To create the Runpod secret for your OpenAI API key, log in to the Runpod console and click "Secrets" found in the left sidebar menu. Afterwards, click on "Create Secret" to create a new secret.

For the Secret name, be sure to use "openai_api_key", and fill in the secret value with your API key. Click "Create Secret" button once the necessary fields have been populated.

Step 1. Deploy a Pod with an `llm-agents-from-scratch` Runpod template¶

I've prepared two Runpod templates for Capstone 1. These templates use a Docker image that has the necessary tools installed, including CUDA, uv, and ollama. It also clones the book's GitHub repository and installs the llm-agents-from-scratch package onto the system's Python.

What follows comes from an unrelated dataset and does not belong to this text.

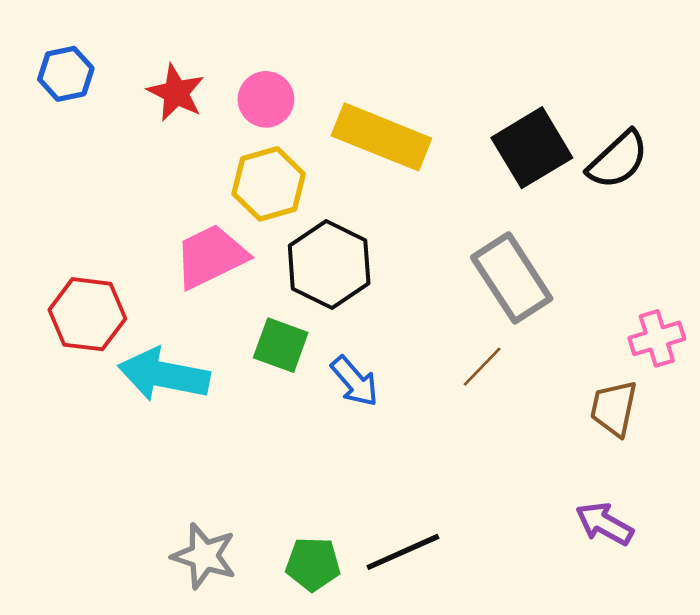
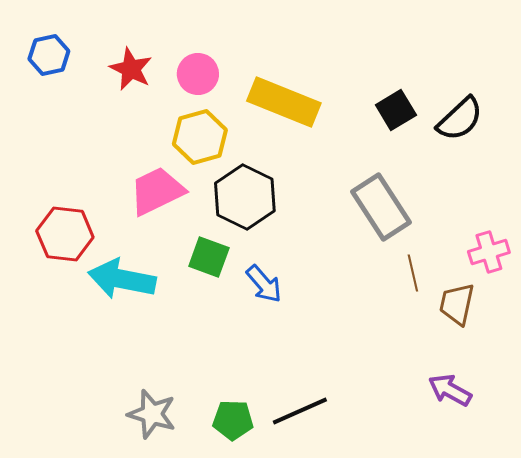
black square: (532, 148) -> (396, 110), size x0.7
brown line: (482, 367) -> (413, 273), moved, turned -57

The two templates differ in terms of the backbone LLM:

Template	Backbone LLM	GPU VRAM Required
`llmagentsfromscratch-qwen3coder30b`	Qwen3-Coder:30b	48GB
`llmagentsfromscratch-qwen3coder480b`	Qwen3-Coder:480b	300GB

To deploy a Pod with one of these templates, on the Runpod console, click on "Pods" found in the left-hand sidebar, and then click the "+ Deploy" button. Specify the appropriate number of GPU VRAM for the Pod that's required for the template (i.e. backbone LLM) you'd like use.

After selecting your on-demand GPUs, you'll be prompted to configure the deployment, where you can specify the Runpod template. By default, Runpod uses a PyTorch template, so you'll need to change this to one you'd like to use. Click on the "Change Template" button.

Next, you can search for the llm-agents-from-scratch template that you'd like to use. Simply enter the name of the template in the search bar.

The llm-agents-from-scratch template should appear. Click on it to select the template to deploy the Pod with it. You'll be navigated back to the Configure Deployment page.

Finally, click on the "Deploy On-Demand" button.

Step 2. Wait for Pod to become available and finish its setup¶

After deploying the Pod, the Docker image used by the template will be downloaded, and its startup process will be executed. Included in this startup is the downloading of the Ollama LLM model as well as the downloading of the llm-agents-from-scratch source code and its installation into the container's system Python. It also launches the JupyterLab service that you'll connect with in the next step.

Go ahead and grab a cup of coffee. Expected setup times are provided in the table below, but note that these vary depending on your selected GPU hardware.

Template	Setup Time
`llmagentsfromscratch-qwen3coder30b`	5–10 minutes
`llmagentsfromscratch-qwen3coder480b`	20–30 minutes

You can monitor the setup process by viewing the Pod's system as well as container logs. The system logs contain details on the downloading of the Docker image, while the container logs emit updates for the startup process.

Your Pod is ready once the container logs contains details for launching the JupyterLab service, as shown in the next screenshot.

Step 3. Connect to the Pod's JupyterLab service¶

Once startup has completed, you can connect to the JupyterLab service for your deployed Pod. Click on the "Connect" tab, then click the JupyterLab link.

If successful, this should open up a new browser window exposing the typical JupyterLab UI.

Step 4. Navigate to the Capstone Jupyter notebook¶

As mentioned earlier, the template downloads a clone of the book's GitHub repo into the container. All that remains now is to navigate the repo to locate and open the Jupyter notebook for Capstone 1.

The notebook is located at: /llm-agents-from-scratch/capstone/capstone_1_ch05.ipynb.

Step 5. Run the notebook¶

Now, instead of running this notebook on your local machine, you can run it on your deployed Pod. Note that an Ollama service has already been launched as part of the startup process. You should be able to click through each of the cells and execute them successfully.

Execution times for the repeated runs section are given in the table below.

Template	Execution Time (repeated trials)
`llmagentsfromscratch-qwen3coder30b`	~15 minutes
`llmagentsfromscratch-qwen3coder480b`	~20 minutes

IMPORTANT¶

Make sure to terminate your Pod when you're finished to not incur additional costs.